The challenge is that "exactly once" must span three systems: reading from Kafka (consumer), processing (application), and writing results (to Kafka or another system). Each transition is a potential failure point. Kafka's EOS closes all three gaps when both the source and sink are Kafka topics.

The Two Components of Kafka EOS

Kafka's exactly-once guarantee requires two pieces working together: the idempotent producer (which prevents broker-side duplicates) and transactions (which make read-process-write atomic across partitions).

Idempotent Producer Review

The idempotent producer assigns each producer instance a Producer ID (PID) and tags each message with a monotonically increasing sequence number per partition. The broker uses these to deduplicate retries. If the producer retries a message that the broker already stored, the broker silently discards the duplicate and resends the ACK for the original.

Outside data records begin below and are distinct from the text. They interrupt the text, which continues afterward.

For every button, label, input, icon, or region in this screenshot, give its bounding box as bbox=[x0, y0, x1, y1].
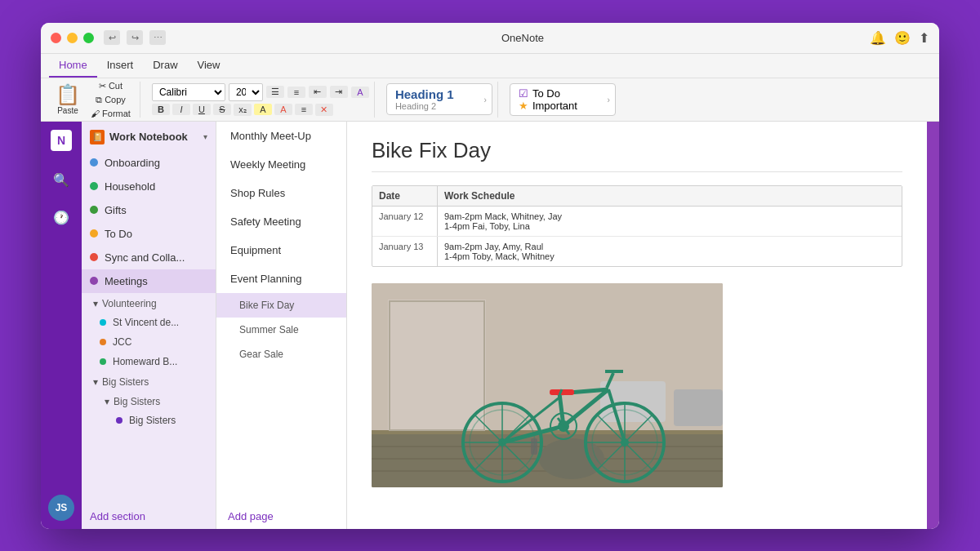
section-homeward[interactable]: Homeward B... bbox=[82, 352, 216, 371]
format-button[interactable]: 🖌 Format bbox=[87, 108, 135, 119]
page-weekly-meeting[interactable]: Weekly Meeting bbox=[216, 150, 346, 179]
fullscreen-button[interactable] bbox=[83, 33, 94, 43]
add-page-button[interactable]: Add page bbox=[216, 504, 346, 529]
undo-button[interactable]: ↩ bbox=[104, 30, 120, 45]
tags-group: ☑ To Do ★ Important › bbox=[505, 82, 621, 118]
list-button[interactable]: ☰ bbox=[266, 86, 284, 98]
heading1-style[interactable]: Heading 1 Heading 2 › bbox=[386, 83, 492, 115]
section-big-sisters-inner-header[interactable]: ▾ Big Sisters bbox=[93, 391, 216, 411]
page-equipment[interactable]: Equipment bbox=[216, 236, 346, 264]
tab-draw[interactable]: Draw bbox=[143, 54, 187, 78]
more-button[interactable]: ⋯ bbox=[149, 30, 166, 45]
align-button[interactable]: ≡ bbox=[295, 104, 313, 115]
section-gifts[interactable]: Gifts bbox=[82, 198, 216, 222]
tags-card[interactable]: ☑ To Do ★ Important › bbox=[510, 83, 616, 116]
page-bike-fix-day[interactable]: Bike Fix Day bbox=[216, 293, 346, 318]
user-avatar[interactable]: JS bbox=[48, 495, 74, 521]
bold-button[interactable]: B bbox=[152, 104, 170, 115]
tab-home[interactable]: Home bbox=[49, 54, 97, 78]
section-dot-big-sisters bbox=[116, 417, 122, 424]
table-row: January 12 9am-2pm Mack, Whitney, Jay 1-… bbox=[372, 207, 902, 237]
styles-group: Heading 1 Heading 2 › bbox=[381, 82, 498, 118]
onenote-logo: N bbox=[51, 130, 72, 151]
underline-button[interactable]: U bbox=[193, 104, 211, 115]
traffic-lights bbox=[51, 33, 94, 43]
smiley-icon[interactable]: 🙂 bbox=[894, 30, 911, 46]
section-meetings[interactable]: Meetings bbox=[82, 269, 216, 293]
section-label-homeward: Homeward B... bbox=[113, 356, 177, 367]
notification-icon[interactable]: 🔔 bbox=[870, 30, 886, 46]
indent-increase-button[interactable]: ⇥ bbox=[330, 86, 348, 98]
redo-button[interactable]: ↪ bbox=[127, 30, 143, 45]
notebook-name: Work Notebook bbox=[109, 131, 198, 143]
tab-view[interactable]: View bbox=[188, 54, 230, 78]
size-selector[interactable]: 20 bbox=[229, 83, 263, 101]
highlight-button[interactable]: A bbox=[254, 104, 272, 115]
table-header-row: Date Work Schedule bbox=[372, 186, 902, 207]
section-label-big-sisters-outer: Big Sisters bbox=[102, 376, 149, 388]
section-dot-st-vincent bbox=[100, 319, 106, 326]
nav-controls: ↩ ↪ ⋯ bbox=[104, 30, 166, 45]
section-label-big-sisters-inner: Big Sisters bbox=[114, 396, 160, 407]
indent-decrease-button[interactable]: ⇤ bbox=[309, 86, 327, 98]
tab-insert[interactable]: Insert bbox=[97, 54, 144, 78]
section-jcc[interactable]: JCC bbox=[82, 332, 216, 352]
page-title: Bike Fix Day bbox=[372, 138, 902, 172]
page-summer-sale[interactable]: Summer Sale bbox=[216, 318, 346, 342]
section-todo[interactable]: To Do bbox=[82, 222, 216, 246]
section-dot-homeward bbox=[100, 358, 106, 365]
share-icon[interactable]: ⬆ bbox=[919, 30, 929, 46]
section-st-vincent[interactable]: St Vincent de... bbox=[82, 313, 216, 332]
notebook-icon: 📔 bbox=[90, 130, 105, 144]
subscript-button[interactable]: x₂ bbox=[234, 104, 252, 116]
section-label-big-sisters-leaf: Big Sisters bbox=[129, 415, 176, 426]
content-area: Bike Fix Day Date Work Schedule January … bbox=[347, 122, 927, 529]
notebook-header[interactable]: 📔 Work Notebook ▾ bbox=[82, 122, 216, 151]
section-dot-gifts bbox=[90, 206, 98, 214]
svg-rect-2 bbox=[388, 300, 486, 430]
tags-chevron-icon: › bbox=[608, 95, 610, 104]
schedule-shift-1b: 1-4pm Fai, Toby, Lina bbox=[444, 221, 895, 231]
section-big-sisters-leaf[interactable]: Big Sisters bbox=[93, 411, 216, 430]
erase-button[interactable]: ✕ bbox=[315, 104, 333, 116]
section-household[interactable]: Household bbox=[82, 175, 216, 198]
svg-rect-9 bbox=[674, 389, 723, 426]
italic-button[interactable]: I bbox=[172, 104, 190, 115]
section-sync[interactable]: Sync and Colla... bbox=[82, 246, 216, 269]
checkbox-icon: ☑ bbox=[519, 87, 528, 100]
page-shop-rules[interactable]: Shop Rules bbox=[216, 179, 346, 207]
table-cell-date-1: January 12 bbox=[372, 207, 438, 236]
window-title: OneNote bbox=[176, 32, 870, 44]
volunteering-collapse-icon: ▾ bbox=[93, 298, 98, 309]
titlebar: ↩ ↪ ⋯ OneNote 🔔 🙂 ⬆ bbox=[41, 23, 939, 54]
page-monthly-meetup[interactable]: Monthly Meet-Up bbox=[216, 122, 346, 150]
minimize-button[interactable] bbox=[67, 33, 78, 43]
search-button[interactable]: 🔍 bbox=[48, 167, 74, 193]
schedule-shift-2b: 1-4pm Toby, Mack, Whitney bbox=[444, 251, 895, 261]
font-color-button[interactable]: A bbox=[274, 104, 292, 115]
paste-button[interactable]: 📋 Paste bbox=[52, 82, 83, 117]
cut-button[interactable]: ✂ Cut bbox=[87, 80, 135, 92]
heading2-label: Heading 2 bbox=[395, 101, 483, 111]
section-label-meetings: Meetings bbox=[105, 275, 148, 287]
close-button[interactable] bbox=[51, 33, 61, 43]
page-gear-sale[interactable]: Gear Sale bbox=[216, 342, 346, 367]
svg-point-10 bbox=[539, 438, 604, 479]
recent-button[interactable]: 🕐 bbox=[48, 205, 74, 231]
table-cell-work-2: 9am-2pm Jay, Amy, Raul 1-4pm Toby, Mack,… bbox=[438, 237, 902, 266]
section-big-sisters-header[interactable]: ▾ Big Sisters bbox=[82, 371, 216, 391]
section-label-sync: Sync and Colla... bbox=[105, 251, 185, 264]
section-onboarding[interactable]: Onboarding bbox=[82, 151, 216, 175]
page-safety-meeting[interactable]: Safety Meeting bbox=[216, 207, 346, 236]
copy-button[interactable]: ⧉ Copy bbox=[87, 94, 135, 106]
page-event-planning[interactable]: Event Planning bbox=[216, 264, 346, 293]
section-volunteering-header[interactable]: ▾ Volunteering bbox=[82, 293, 216, 313]
add-section-button[interactable]: Add section bbox=[82, 504, 216, 529]
section-label-jcc: JCC bbox=[113, 336, 131, 348]
strikethrough-button[interactable]: S bbox=[213, 104, 231, 115]
ordered-list-button[interactable]: ≡ bbox=[287, 87, 305, 98]
format-clear-button[interactable]: A bbox=[351, 87, 369, 98]
section-dot-onboarding bbox=[90, 158, 98, 167]
ribbon-tabs: Home Insert Draw View bbox=[41, 54, 939, 78]
font-selector[interactable]: Calibri bbox=[152, 83, 225, 101]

The idempotent producer alone guarantees exactly-once to a single partition — but only for writes within a single producer session. It doesn't coordinate across multiple partitions or link the write to the prior read's offset commit.

Kafka Transactions

Transactions extend exactly-once to span multiple partitions and link the output writes to the input offset commit. A transaction groups a set of writes (to any number of topics/partitions) and an offset commit into a single atomic unit. Either everything commits or everything aborts — partial states are never visible to consumers.

TRANSACTION COMPONENTS:

1. Transactional Producer: sends writes + commits inside a transaction
2. Transaction Coordinator: a broker that manages the 2-phase commit protocol
3. Transaction Log: internal Kafka topic (__transaction_state) that records transaction state
4. Read-Committed Consumer: reads only committed transaction data

TRANSACTION FLOW:

[Consumer] reads from input-topic at offset 50
[Producer] beginTransaction()
[Producer] sends result to output-topic partition 0
[Producer] sends result to output-topic partition 1
[Producer] sendOffsetsToTransaction(committed_offset=51, group="my-group")
[Producer] commitTransaction()
              ↕ (2-phase commit via Transaction Coordinator)
All writes and offset become visible simultaneously.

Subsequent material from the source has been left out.